# [Study material]
━━━━━━━━

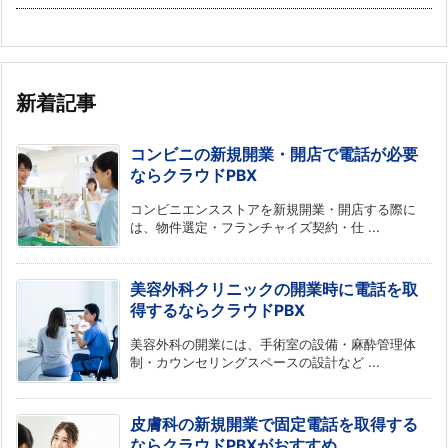
新着記事
コンビニの新規開業・開店で電話が必要
ならクラウドPBX
コンビニエンスストアを新規開業・開店する際に
は、物件選定・フランチャイズ契約・仕 ...
美容外科クリニックの開業時に電話を取
得するならクラウドPBX
美容外科の開業には、手術室の設備・麻酔管理体
制・カウンセリングスペースの設計など ...
皮膚科の新規開業で固定電話を取得する
ならクラウドPBXがおすすめ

━━━━━━━━

# [What is needed]
What is needed here is an exact transcript of the data above, pictures excluded.

# [Output below]
新着記事
コンビニの新規開業・開店で電話が必要
ならクラウドPBX
コンビニエンスストアを新規開業・開店する際に
は、物件選定・フランチャイズ契約・仕 ...
美容外科クリニックの開業時に電話を取
得するならクラウドPBX
美容外科の開業には、手術室の設備・麻酔管理体
制・カウンセリングスペースの設計など ...
皮膚科の新規開業で固定電話を取得する
ならクラウドPBXがおすすめ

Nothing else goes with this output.